From the records below, copy out exactly the lines from the one containing "work. We may" to the one containing "207-624-4400", both included. Add nothing else.

*** RECORDS SUPPLIED ***

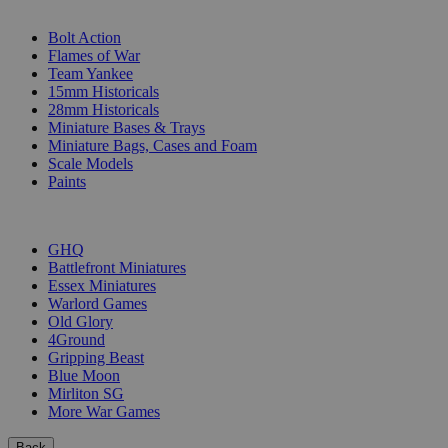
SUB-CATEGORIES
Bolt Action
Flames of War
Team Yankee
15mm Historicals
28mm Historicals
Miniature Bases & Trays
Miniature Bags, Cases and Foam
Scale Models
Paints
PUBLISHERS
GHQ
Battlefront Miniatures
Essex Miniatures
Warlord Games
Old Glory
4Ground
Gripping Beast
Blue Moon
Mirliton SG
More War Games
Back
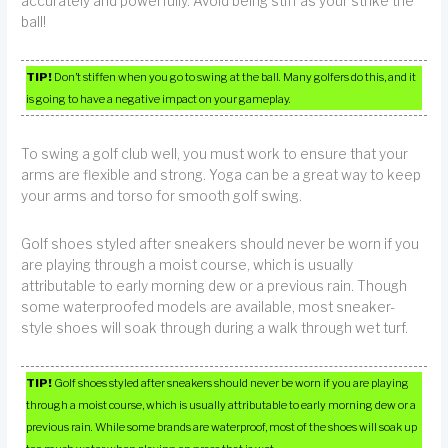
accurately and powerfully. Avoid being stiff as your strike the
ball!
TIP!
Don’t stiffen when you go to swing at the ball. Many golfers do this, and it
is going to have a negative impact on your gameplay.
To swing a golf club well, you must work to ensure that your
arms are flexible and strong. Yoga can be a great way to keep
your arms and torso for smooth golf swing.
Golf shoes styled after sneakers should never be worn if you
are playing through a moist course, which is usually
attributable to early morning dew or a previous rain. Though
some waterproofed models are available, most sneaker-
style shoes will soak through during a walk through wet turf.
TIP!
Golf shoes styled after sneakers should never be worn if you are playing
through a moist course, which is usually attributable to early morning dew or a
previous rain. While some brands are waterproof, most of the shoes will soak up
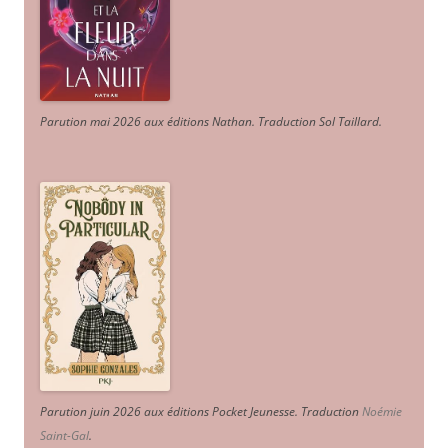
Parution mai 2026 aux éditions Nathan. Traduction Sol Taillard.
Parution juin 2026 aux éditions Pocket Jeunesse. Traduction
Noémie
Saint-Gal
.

***
*** RECORDS SUPPLIED ***

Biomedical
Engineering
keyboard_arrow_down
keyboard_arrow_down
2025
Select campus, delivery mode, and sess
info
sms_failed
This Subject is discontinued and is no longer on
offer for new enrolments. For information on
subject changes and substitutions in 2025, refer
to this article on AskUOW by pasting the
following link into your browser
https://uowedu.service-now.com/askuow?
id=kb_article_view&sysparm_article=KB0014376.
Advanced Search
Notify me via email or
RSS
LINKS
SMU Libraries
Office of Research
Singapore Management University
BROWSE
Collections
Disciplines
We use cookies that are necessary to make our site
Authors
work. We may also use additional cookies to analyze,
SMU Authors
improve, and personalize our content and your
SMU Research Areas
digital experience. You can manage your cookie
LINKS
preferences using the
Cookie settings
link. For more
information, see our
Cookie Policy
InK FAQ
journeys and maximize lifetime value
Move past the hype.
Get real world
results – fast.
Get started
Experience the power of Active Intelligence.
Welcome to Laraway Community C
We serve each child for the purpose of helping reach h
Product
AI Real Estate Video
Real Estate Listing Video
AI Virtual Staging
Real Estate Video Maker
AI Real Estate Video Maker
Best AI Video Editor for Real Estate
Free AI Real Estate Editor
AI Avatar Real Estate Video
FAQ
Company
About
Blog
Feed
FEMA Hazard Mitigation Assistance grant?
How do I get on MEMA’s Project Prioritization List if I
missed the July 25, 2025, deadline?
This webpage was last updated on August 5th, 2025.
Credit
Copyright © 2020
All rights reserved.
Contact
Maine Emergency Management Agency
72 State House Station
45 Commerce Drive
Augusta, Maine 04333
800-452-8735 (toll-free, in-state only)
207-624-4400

***

- **REPLY**
work. We may also use additional cookies to analyze,
SMU Authors
improve, and personalize our content and your
SMU Research Areas
digital experience. You can manage your cookie
LINKS
preferences using the
Cookie settings
link. For more
information, see our
Cookie Policy
InK FAQ
journeys and maximize lifetime value
Move past the hype.
Get real world
results – fast.
Get started
Experience the power of Active Intelligence.
Welcome to Laraway Community C
We serve each child for the purpose of helping reach h
Product
AI Real Estate Video
Real Estate Listing Video
AI Virtual Staging
Real Estate Video Maker
AI Real Estate Video Maker
Best AI Video Editor for Real Estate
Free AI Real Estate Editor
AI Avatar Real Estate Video
FAQ
Company
About
Blog
Feed
FEMA Hazard Mitigation Assistance grant?
How do I get on MEMA’s Project Prioritization List if I
missed the July 25, 2025, deadline?
This webpage was last updated on August 5th, 2025.
Credit
Copyright © 2020
All rights reserved.
Contact
Maine Emergency Management Agency
72 State House Station
45 Commerce Drive
Augusta, Maine 04333
800-452-8735 (toll-free, in-state only)
207-624-4400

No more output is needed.